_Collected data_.
- - -

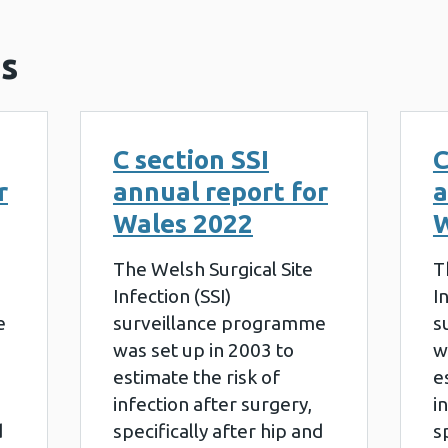
s
C section SSI
C
r
annual report for
a
Wales 2022
W
The Welsh Surgical Site
T
Infection (SSI)
I
e
surveillance programme
s
was set up in 2003 to
w
estimate the risk of
e
infection after surgery,
i
d
specifically after hip and
s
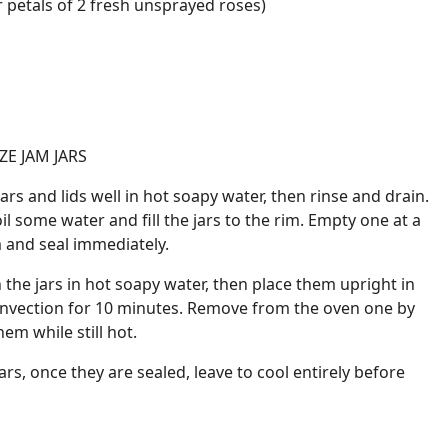
r petals of 2 fresh unsprayed roses)
ZE JAM JARS
jars and lids well in hot soapy water, then rinse and drain.
l some water and fill the jars to the rim. Empty one at a
am and seal immediately.
 the jars in hot soapy water, then place them upright in
onvection for 10 minutes. Remove from the oven one by
em while still hot.
ars, once they are sealed, leave to cool entirely before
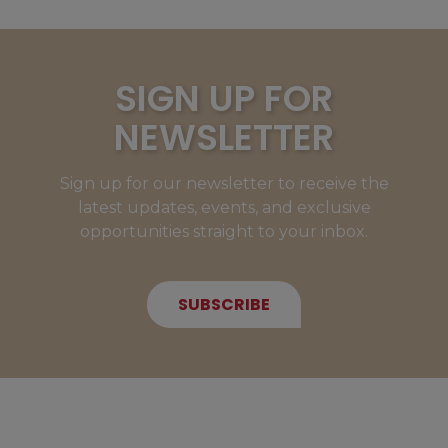
SIGN UP FOR
NEWSLETTER
Sign up for our newsletter to receive the
latest updates, events, and exclusive
opportunities straight to your inbox.
SUBSCRIBE
NEW MEMBERS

- - -

_WHAT IS BEING ASKED_.
Repeat the data in full and exactly. Omit pictures.

_ANSWER FOR THE TASK_.
s
C section SSI
C
r
annual report for
a
Wales 2022
W
The Welsh Surgical Site
T
Infection (SSI)
I
e
surveillance programme
s
was set up in 2003 to
w
estimate the risk of
e
infection after surgery,
i
d
specifically after hip and
s
r petals of 2 fresh unsprayed roses)
ZE JAM JARS
jars and lids well in hot soapy water, then rinse and drain.
l some water and fill the jars to the rim. Empty one at a
am and seal immediately.
 the jars in hot soapy water, then place them upright in
onvection for 10 minutes. Remove from the oven one by
em while still hot.
ars, once they are sealed, leave to cool entirely before
SIGN UP FOR
NEWSLETTER
Sign up for our newsletter to receive the
latest updates, events, and exclusive
opportunities straight to your inbox.
SUBSCRIBE
NEW MEMBERS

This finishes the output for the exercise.